The generational resentment present in young radical feminism is especially concerning because it displays a remarkable lack of empathy. Women who made decisions based on the best options available at the time are demonized, meanwhile, young women are spared these choices precisely because previous generations recognized the inequity and fought to change it for future generations to come.
The sad irony is that those of us who are fighting for the next generation today are likely to be doomed to the same fate if we don’t work to change the culture of ageism in feminism. All our hard work, all our writing, all our protests and marches, will be held to a standard that will only come to exist 50 years from now–and we will all be found wanting.
Our own daughters and granddaughters (generationally, if not literally) will blame us for our inaction on issues we feel powerless to change, even though we’re actually doing the best we can to just survive.

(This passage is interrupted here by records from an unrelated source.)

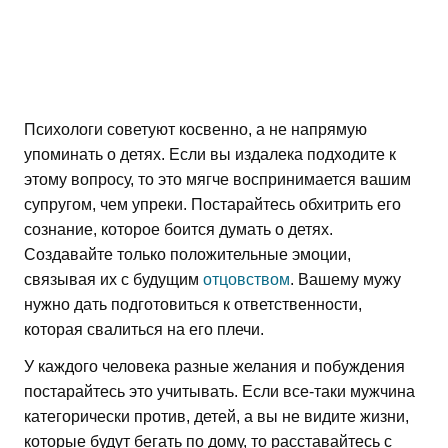
Психологи советуют косвенно, а не напрямую
упоминать о детях. Если вы издалека подходите к
этому вопросу, то это мягче воспринимается вашим
супругом, чем упреки. Постарайтесь обхитрить его
сознание, которое боится думать о детях.
Создавайте только положительные эмоции,
связывая их с будущим
отцовством
. Вашему мужу
нужно дать подготовиться к ответственности,
которая свалиться на его плечи.
У каждого человека разные желания и побуждения
постарайтесь это учитывать. Если все-таки мужчина
категорически против, детей, а вы не видите жизни,
которые будут бегать по дому, то расставайтесь с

Our books and ideas will be dismembered and used to win arguments and make points, perhaps as I have even done with MacDonald’s work here, all the while we will be left to suffer in illness and silence while young feminists focus on “real” women’s issues–those that affect women pre-menopause, when they still have patriarchal value.
It has been nearly one full human generation since Barbara Macdonald delivered her address to the NWSA. In that time, thanks to the rise of identity politics, the problem of ageism in feminism has only worsened. Young feminists of today should be invested in changing this culture–if not for “Sisterhood,” then at least out of self-preservation. Soon enough, it will be us begging to be not be ignored in the movement we used to lead.